Leonurine attenuates cisplatin-induced AKI-CKD transition via Nrf2-Mediated ferroptosis suppression

Background: The transition from acute kidney injury (AKI) to chronic kidney disease (CKD) is a significant cause of kidney failure. Although the activation of nuclear factor erythroid 2-related factor 2 (Nrf2) has been demonstrated to inhibit Ferroptosis and alleviate cisplatin-induced AKI, the specific roles of Nrf2 and the alkaloid leonurine in modulating the AKI-CKD transition remain incompletely elucidated.

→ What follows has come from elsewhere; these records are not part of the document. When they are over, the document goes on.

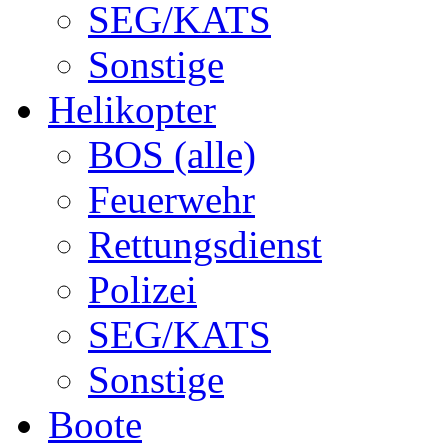
SEG/KATS
Sonstige
Helikopter
BOS (alle)
Feuerwehr
Rettungsdienst
Polizei
SEG/KATS
Sonstige
Boote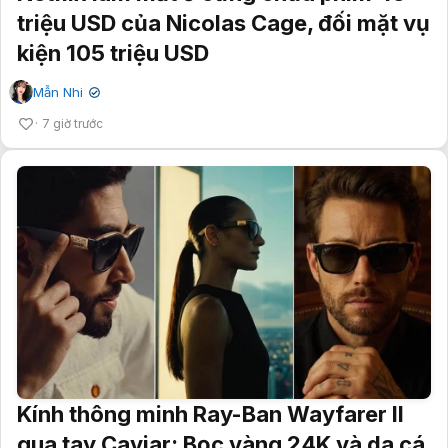
triệu USD của Nicolas Cage, đối mặt vụ
kiện 105 triệu USD
Mẫn Nhi
✔
7 giờ trước
Kính thông minh Ray-Ban Wayfarer II
qua tay Caviar: Bọc vàng 24K và da cá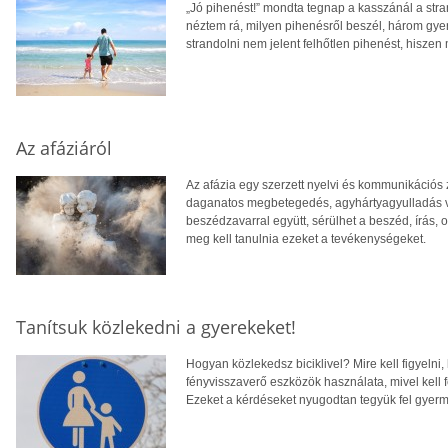
„Jó pihenést!” mondta tegnap a kasszánál a stran
néztem rá, milyen pihenésről beszél, három gyer
strandolni nem jelent felhőtlen pihenést, hiszen
Az afáziáról
Az afázia egy szerzett nyelvi és kommunikációs 
daganatos megbetegedés, agyhártyagyulladás va
beszédzavarral együtt, sérülhet a beszéd, írás,
meg kell tanulnia ezeket a tevékenységeket.
Tanítsuk közlekedni a gyerekeket!
Hogyan közlekedsz biciklivel? Mire kell figyelni,
fényvisszaverő eszközök használata, mivel kell f
Ezeket a kérdéseket nyugodtan tegyük fel gyerm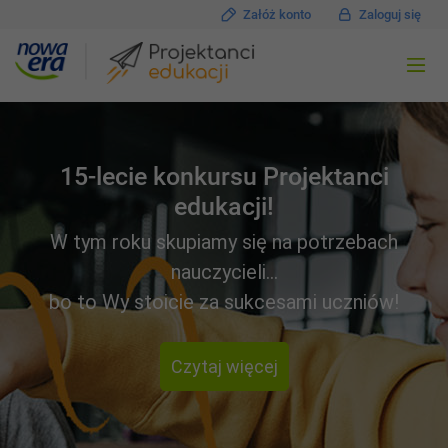
Załóż konto
Zaloguj się
15-lecie konkursu Projektanci
edukacji!
W tym roku skupiamy się na potrzebach
nauczycieli…
bo to Wy stoicie za sukcesami uczniów!
Czytaj więcej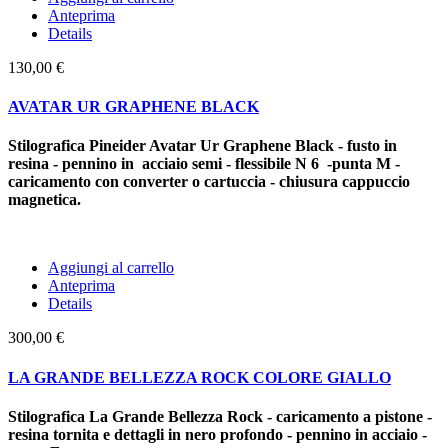
Anteprima
Details
130,00 €
AVATAR UR GRAPHENE BLACK
Stilografica Pineider Avatar Ur Graphene Black - fusto in
resina - pennino in acciaio semi - flessibile N 6 -punta M -
caricamento con converter o cartuccia - chiusura cappuccio
magnetica.
Aggiungi al carrello
Anteprima
Details
300,00 €
LA GRANDE BELLEZZA ROCK COLORE GIALLO
Stilografica La Grande Bellezza Rock - caricamento a pistone -
resina tornita e dettagli in nero profondo - pennino in acciaio -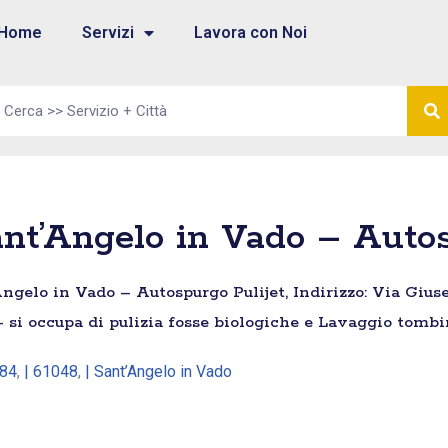
Home
Servizi
Lavora con Noi
nt’Angelo in Vado – Autos
ngelo in Vado – Autospurgo Pulijet, Indirizzo: Via Giuse
– si occupa di pulizia fosse biologiche e Lavaggio tombi
784
,
| 61048
,
| Sant’Angelo in Vado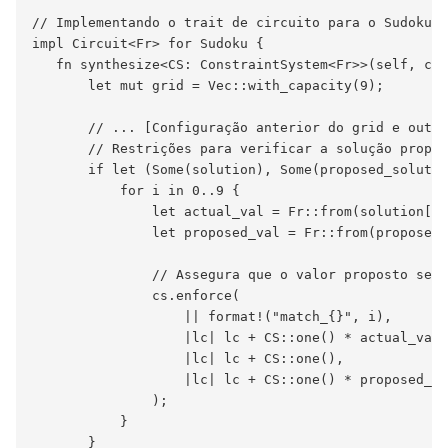
// Implementando o trait de circuito para o Sudoku

impl Circuit<Fr> for Sudoku {

   fn synthesize<CS: ConstraintSystem<Fr>>(self, cs:
       let mut grid = Vec::with_capacity(9);

       // ... [Configuração anterior do grid e outra
       // Restrições para verificar a solução propos
       if let (Some(solution), Some(proposed_solutio
           for i in 0..9 {

               let actual_val = Fr::from(solution[i]
               let proposed_val = Fr::from(proposed_
               // Assegura que o valor proposto seja
               cs.enforce(

                   || format!("match_{}", i),

                   |lc| lc + CS::one() * actual_val,

                   |lc| lc + CS::one(),

                   |lc| lc + CS::one() * proposed_va
               );

           }

       }
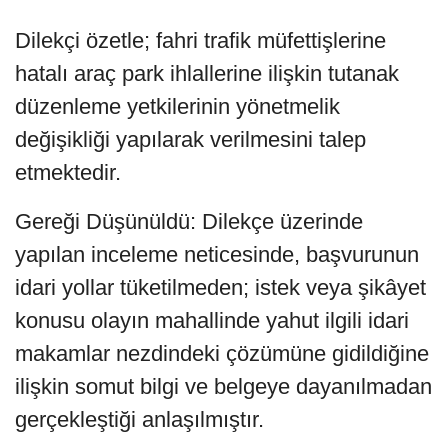
Dilekçi özetle; fahri trafik müfettişlerine
hatalı araç park ihlallerine ilişkin tutanak
düzenleme yetkilerinin yönetmelik
değişikliği yapılarak verilmesini talep
etmektedir.
Gereği Düşünüldü: Dilekçe üzerinde
yapılan inceleme neticesinde, başvurunun
idari yollar tüketilmeden; istek veya şikâyet
konusu olayın mahallinde yahut ilgili idari
makamlar nezdindeki çözümüne gidildiğine
ilişkin somut bilgi ve belgeye dayanılmadan
gerçekleştiği anlaşılmıştır.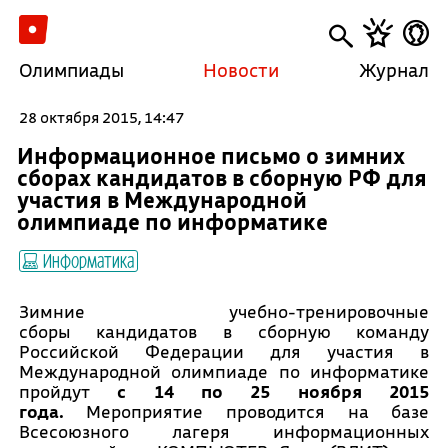
Олимпиады
Новости
Журнал
28 октября 2015, 14:47
Информационное письмо о зимних
сборах кандидатов в сборную РФ для
участия в Международной
олимпиаде по информатике
Информатика
Зимние учебно-тренировочные
сборы кандидатов в сборную команду
Российской Федерации для участия в
Международной олимпиаде по информатике
пройдут
с 14 по 25 ноября 2015
года.
Мероприятие проводится на базе
Всесоюзного лагеря информационных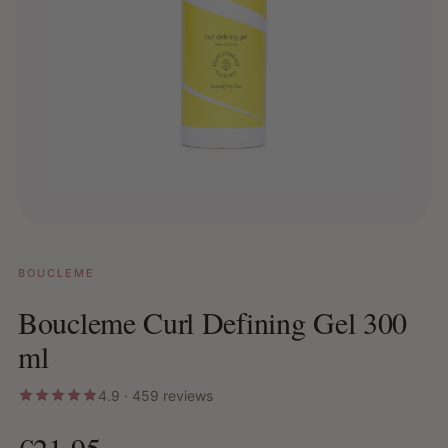
BOUCLEME
Boucleme Curl Defining Gel 300
ml
4.9 · 459 reviews
€21,95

Methods: Murine and human proximal tubular epithelial cell models of the AKI-CKD transition were established using repeated low-dose cisplatin (RLDC) to investigate the roles of Nrf2 and leonurine in Ferroptosis regulation and disease progression.

Key results: In mice, RLDC administration induced persistent tubular injury, Ferroptosis, and progressive renal fibrosis. In HK-2 cells, RLDC triggered oxidative stress and Ferroptosis. Although Nrf2 expression was transiently upregulated during the acute phase (4 weeks post-RLDC), it was downregulated by the chronic phase (8 weeks post-RLDC), correlating with impaired antioxidant capacity and exacerbated Ferroptosis. Nrf2 knockout mice exhibited more severe oxidative damage, Ferroptosis, and renal dysfunction following RLDC challenge. Pharmacological activation of Nrf2 by leonurine attenuated oxidative injury and Ferroptosis and promoted tubular repair. Leonurine also suppressed the epithelial-mesenchymal transition and aberrant extracellular matrix deposition, ultimately mitigating renal fibrosis. The protective effects of leonurine were abolished in Nrf2 knockout mice.

Conclusion: These findings demonstrate that Nrf2 activation mitigates cisplatin-induced AKI-CKD transition by counteracting oxidative stress and Ferroptosis, thereby attenuating renal fibrosis. Leonurine, as a potent Nrf2 activator, represents a promising therapeutic agent for preventing AKI-CKD transition.

AKI-CKD transition; Ferroptosis; Leonurine; Nrf2.